Sólo pretendían que él boxeara. Y, Muhammad Alí, que era el mejor de todos sobre el ring, tampoco pensaba seguir las reglas debajo de él. Iba a aprovechar su notoriedad para cambiar el estado de las cosas. Aunque en el proceso él se viera muy dañado.
La persecución fue durísima. La gente le gritaba cosas por la calle, los medios lo atacaban desde su editoriales y portadas, los promotores de boxeo no quería saber nada con él. Cuando estalló este escándalo ya tenía programada su pelea con Ernie Terrell pero la ciudad de Chicago la prohibió alegando un problema organizativo. Pero todo el mundo supo (y hasta aprobó) que era parte de la campaña contra Muhammad Alí. La sede se pasó a Canadá pero Terrell exigió otras condiciones. Tal vez, imaginó que le sacarían el título y de ese modo evitaba una derrota segura. De todas maneras, en Canadá, Londres y algunas ciudades no centrales de Estados Unidos, Muhammad Ali continuó defendiendo su título mientras pudo. Lo abucheaban, todos querían que perdiera, pero obtuvo alguno de los triunfos más extraordinarios y contundentes de su trayectoria frente a Cleveland Williams o el mismo Terrell (la pelea de ¿Cuál es mi nombre?: lo que le gritaba a su oponente que en la previa lo había llamado Cassius Clay repetidamente mientras lo castigaba sin piedad).

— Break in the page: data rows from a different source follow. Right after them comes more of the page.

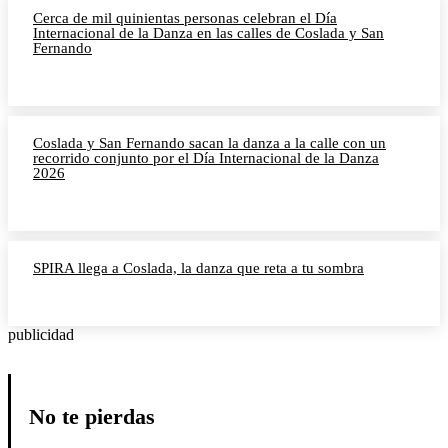
Cerca de mil quinientas personas celebran el Día
Internacional de la Danza en las calles de Coslada y San
Fernando
Coslada y San Fernando sacan la danza a la calle con un
recorrido conjunto por el Día Internacional de la Danza
2026
SPIRA llega a Coslada, la danza que reta a tu sombra
publicidad
No te pierdas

Pero la sanción y el perjuicio que recibió Alí por negarse a seguir la corriente, por denunciar el racismo, por construir un camino propio y crítico a los designios de su tiempo fue masivo y terrible. Le sacaron todo lo que pudieron. A cualquier otro lo hubiera destruido para siempre. Con él no pudieron
La pena dictada por la justicia fue durísima. Cinco años de prisión, 10.000 dólares de multa, se lo declaró desertor, se lo despojó del título de campeón del mundo y se le prohibió seguir boxeando. A eso debería agregarse la sanción social: le gritaban traidor, era objeto de agresiones cada vez que aparecía en la vía pública y la prensa se ensañó con él. La negativa a ir a Vietnam le salió muy cara.
Y esa era la idea de las autoridades. Disciplinar al resto a través de Alí. Y, naturalmente, hacerle pagar a él su osadía.
Estuvo tres años sin pelear. Se organizó una eliminatoria para determinar quién sería el campeón del mundo. Fue el tiempo de Jimmy Ellis y después de Joe Frazier. Mientras el boxeador perdía dinero, trajinaba tribunales y era castigado en sus apariciones públicas.
Recién en 1970 consiguió que se revocara la sanción y que se le permitiera volver al boxeo. La inactividad, creyeron muchos, sería determinante. El mejor Alí ya no volvería. Seguía atrayendo multitudes, seguía siendo un maestro del marketing haciéndose querer y odiar, atrayendo atención sobre él. Pero las piernas no eran las mismas. Ya no volvería el hombre que flotaba en el ring, que bailaba. Pero su regreso mostraría al mundo a otro Alí: más terrenal desde lo físico, más vulnerable, pero de una estatura mítica. Alguien que con su talento (hasta genio) pero sin tanta frescura física, estaba dispuesto a batallar, a sufrir sobre el ring.
En esos años, desde su oposición a Vietnam y en su regreso con las peleas épicas con Frazier y Foreman, con la recuperación del título y sus derrotas, se forjó la leyenda. La leyenda del deportista más importante e influyente del Siglo XX. El que por primera vez puso en riesgo su lugar en la cumbre, sus privilegios, para decir las cosas que los demás no querían escuchar, para denunciar las injusticias y el racismo. El que mientras tanto, más lento y más golpeado, demostró cabalmente que el boxeo, tal como afirmó Joyce Carol Oates, es más cuestión de saber cómo recibir castigo, cómo transitar el dolor que de golpear. En esos años, en esas disyuntivas, en esos malos momentos y en sus regresos gloriosos, en sus afrentas al sistema, se concibió el G.O.A.T, el más grande de todos los tiempos.